Table Mountain

by - Tuesday, November 24, 2015

There are certain landmarks around the world that are simply known to people. Not that they could pinpoint them, or even attribute a country, let alone a city to them. The Taj Mahal, Machu Pichu, the pyramids...these are all historic tourist hotspots, brands that are as well known as Coca Cola and Legos. You can safely add Table Mountain among the who's who, or what's what, in international travel. Add the fact that this is one of the only landmarks that is not man made, and the place becomes more remarkable. No maintenance required, no permits needed, just a gift bequeathed on the good people of Cape Town by Mother Nature herself. 

Before our ascent up Table Mountain, we need to appease the kids and take them to the Two Oceans Aquarium in downtown Cape Town. It would be easy here to simply forego the trip downtown, owing to a dilemma all too common to world cities. That wouldn't be traffic, or even accessibility, but the availability of parking. We are fortunate in that we are able to park less than a block away from the aquarium near the Waterfront. Whereas many world cities will have you slapping down hard, cold cash, an arm and a leg, or another mortgage on the house, our bill for the privilege totals 15 rand...little more than a dollar when all is said and done. We like it. 

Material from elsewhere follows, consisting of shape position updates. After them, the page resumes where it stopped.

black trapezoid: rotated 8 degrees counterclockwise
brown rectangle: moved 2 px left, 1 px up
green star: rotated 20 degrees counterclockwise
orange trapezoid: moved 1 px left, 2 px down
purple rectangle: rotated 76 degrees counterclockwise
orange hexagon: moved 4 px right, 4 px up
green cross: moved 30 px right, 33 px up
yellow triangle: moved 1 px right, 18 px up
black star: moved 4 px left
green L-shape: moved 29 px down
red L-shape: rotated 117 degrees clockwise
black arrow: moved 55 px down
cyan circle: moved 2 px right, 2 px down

Two Oceans itself features supersize aquariums featuring various unique species of sea life, from sharks to sea horses to nemos (an actual name for the orange and white striped fish). The kids have a ball with the fish, in addition to the penguins, the star attraction at the aquarium, particularly during feeding time. 

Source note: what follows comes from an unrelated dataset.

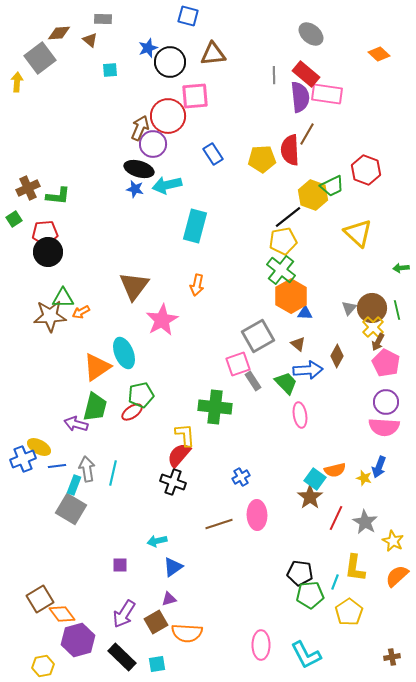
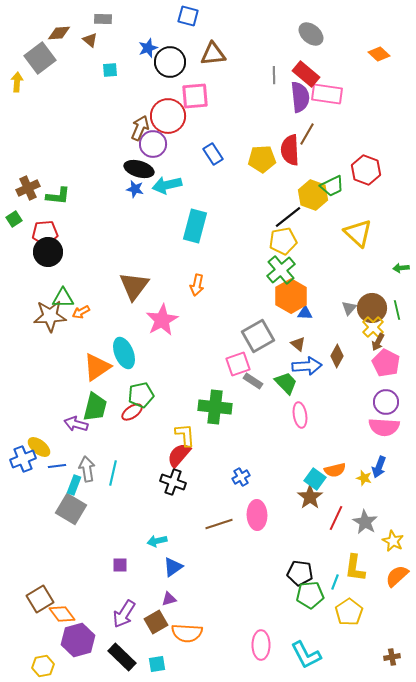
green cross at (281, 270): rotated 12 degrees clockwise
blue arrow at (308, 370): moved 1 px left, 4 px up
gray rectangle at (253, 381): rotated 24 degrees counterclockwise
yellow ellipse at (39, 447): rotated 10 degrees clockwise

Following the aquarium and a quick lunch by the waterfront, it is time to tackle Table Mountain. We easily find the place - thank you, GPS - and park near the cable car station, along with the hundreds of other vehicles lined up along the roadside. 

We wisely purchased our tickets in advance online, which would save us a considerable amount of waiting time...money in the bank, especially when you are traveling with two little kids, who are as jumpy as Pogo sticks fresh out of the factory. The cable car itself can carry sixty passengers, although I am fairly certain that we crammed more people into it before finally shutting the doors. 

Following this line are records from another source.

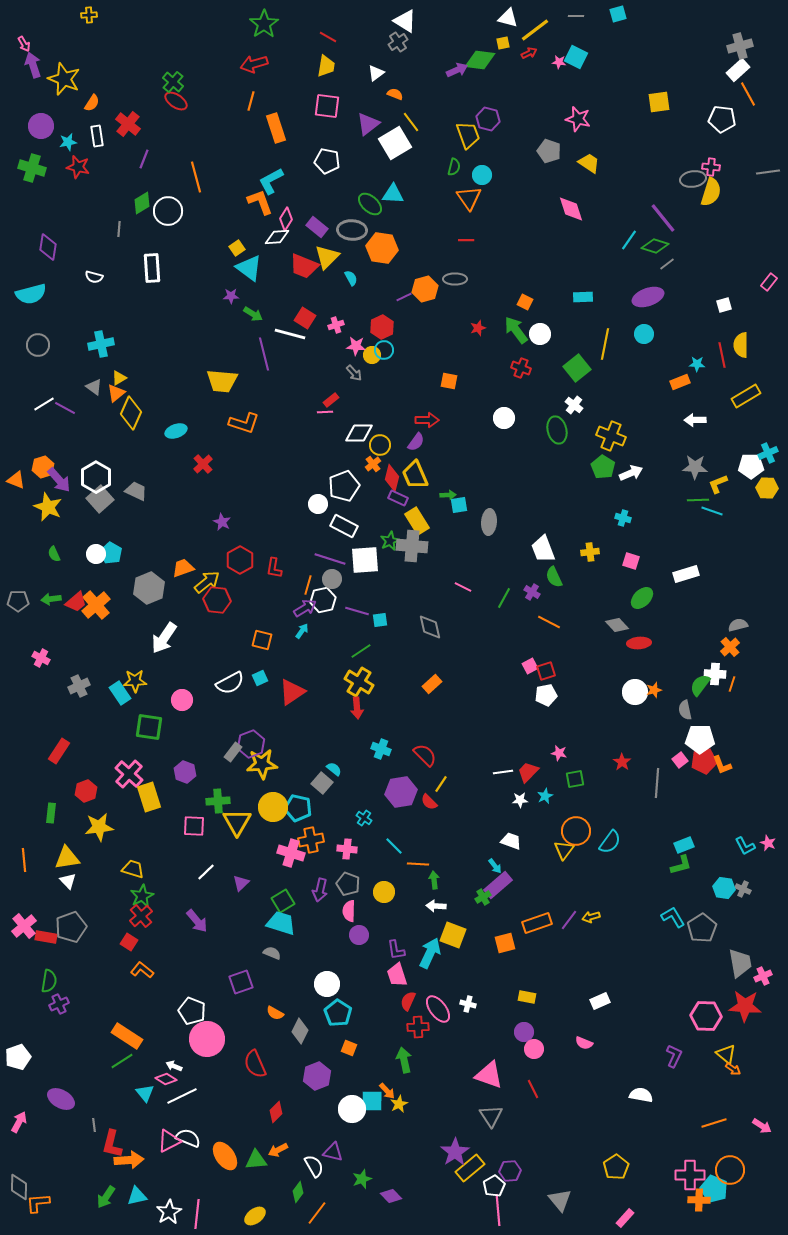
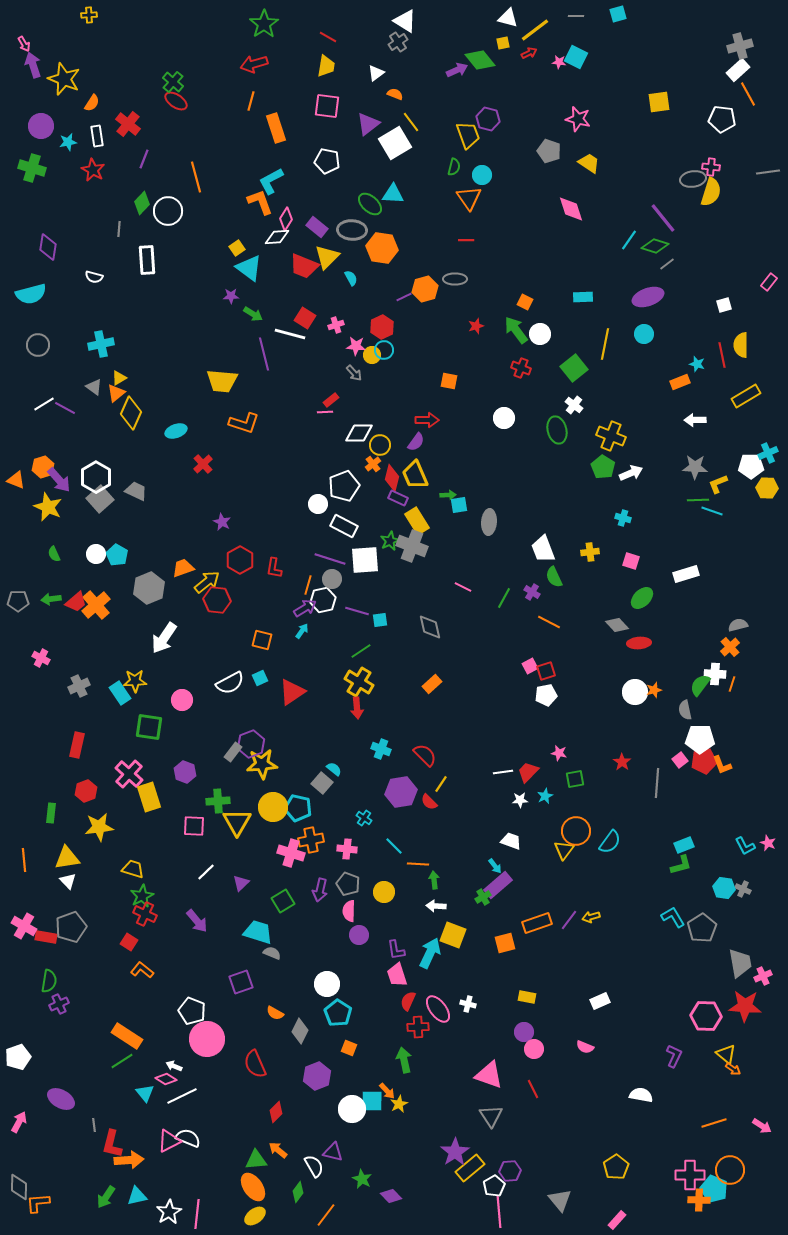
green diamond at (480, 60): rotated 44 degrees clockwise
red star at (78, 167): moved 15 px right, 3 px down; rotated 15 degrees clockwise
green diamond at (142, 203): rotated 15 degrees counterclockwise
white rectangle at (152, 268): moved 5 px left, 8 px up
red star at (478, 328): moved 2 px left, 2 px up
cyan star at (697, 364): rotated 14 degrees clockwise
green square at (577, 368): moved 3 px left
gray cross at (412, 546): rotated 16 degrees clockwise
cyan pentagon at (111, 553): moved 6 px right, 2 px down
red rectangle at (59, 751): moved 18 px right, 6 px up; rotated 20 degrees counterclockwise
red cross at (141, 916): moved 4 px right, 2 px up; rotated 25 degrees counterclockwise
cyan trapezoid at (281, 923): moved 23 px left, 9 px down
pink cross at (24, 926): rotated 20 degrees counterclockwise
pink semicircle at (584, 1043): moved 1 px right, 4 px down
orange arrow at (278, 1150): rotated 66 degrees clockwise
orange ellipse at (225, 1156): moved 28 px right, 31 px down
green star at (362, 1179): rotated 24 degrees counterclockwise
pink line at (498, 1210): moved 1 px right, 2 px down
orange line at (317, 1213): moved 9 px right, 2 px down
pink rectangle at (625, 1218): moved 8 px left, 2 px down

You would think that the first passengers in would have the advantage. To the back or the front, right? Except that the floor inside the cable car rotates, enabling every passenger plenty of photo ops on their way up the mountain. How's that for a panoramic view?

In advance, we have done our research on Table Mountain. If the winds are too strong, the cable car won't go, simple as that. A cable car malfunctioning or even crashing is not the sort of publicity a world heritage site can easily live down. We are amazed that there is little to no wind once we reach the top at little more than a kilometer above sea level. At the top, there's a snapshot festival you wouldn't witness at all of the city's weddings for the year. Below is the city and the vast stretches of the ocean, plus the famous penal colony Robben Island in the distance. We pause for a drink. For me, a pint of freshly squeezed orange juice. 

Of course, the kids have other priorities. World heritage site, main tourist attraction, a biotope for numerous endangered plant and animal species...all of this matters little to them. There are hundreds of mini rock formations for them to climb, a natural playground if they have ever seen one. I have said this before, and I'll say it again: to kids, the Eiffel Tower, the Golden Gate Bridge, and the Himalayas have absolutely nothing on a playground, or anything resembling it.

On our way down, the cable car operator thanks the passengers for flying Table Mountain Air ( which has never experienced a crash, knock on wood) and hopes that we enjoy the rest of our stay in Cape Town. Okay, then. 

Later in the evening before sunset, it is time for a run. Up the coast, for as far as I can go. Cape Town is a runner's dream. The only problem is, on my way back to the apartment, I run into the teeth of a strong wind coming from the east that makes me feel like I'm running on the moon. The wind is so strong it knocks my chewing gum straight down my throat. Note to self: avoid chewing anything during the next, or any, run. 

That's a lot for a day, but only the tip of the iceberg, or the Table Mountain. The next few days have more scenic treasures in store for us.